───── SUPPLIED RECORDS ─────

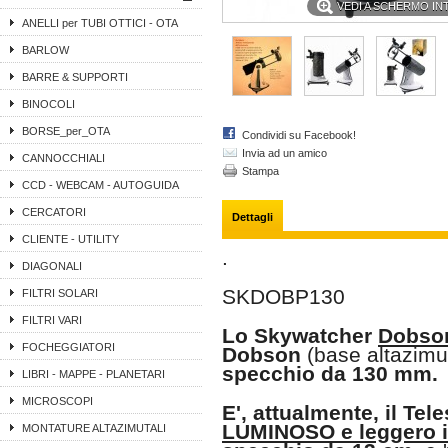
VEDI A SCHERMO I
ANELLI per TUBI OTTICI - OTA
BARLOW
BARRE & SUPPORTI
BINOCOLI
BORSE_per_OTA
Condividi su Facebook!
Invia ad un amico
CANNOCCHIALI
Stampa
CCD - WEBCAM - AUTOGUIDA
CERCATORI
Dettagli
CLIENTE - UTILITY
.
DIAGONALI
SKDOBP130
FILTRI SOLARI
FILTRI VARI
Lo Skywatcher
Dobso
FOCHEGGIATORI
Dobson
(base altazimut
specchio da 130 mm.
LIBRI - MAPPE - PLANETARI
MICROSCOPI
E', attualmente, il Te
LUMINOSO e leggero i
MONTATURE ALTAZIMUTALI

─────

**PROBLEM STATEMENT:** Leave every image out and retype the entries above word for word.

**SOLUTION TO THIS EXERCISE:**
VEDI A SCHERMO I
ANELLI per TUBI OTTICI - OTA
BARLOW
BARRE & SUPPORTI
BINOCOLI
BORSE_per_OTA
Condividi su Facebook!
Invia ad un amico
CANNOCCHIALI
Stampa
CCD - WEBCAM - AUTOGUIDA
CERCATORI
Dettagli
CLIENTE - UTILITY
.
DIAGONALI
SKDOBP130
FILTRI SOLARI
FILTRI VARI
Lo Skywatcher
Dobso
FOCHEGGIATORI
Dobson
(base altazimut
specchio da 130 mm.
LIBRI - MAPPE - PLANETARI
MICROSCOPI
E', attualmente, il Te
LUMINOSO e leggero i
MONTATURE ALTAZIMUTALI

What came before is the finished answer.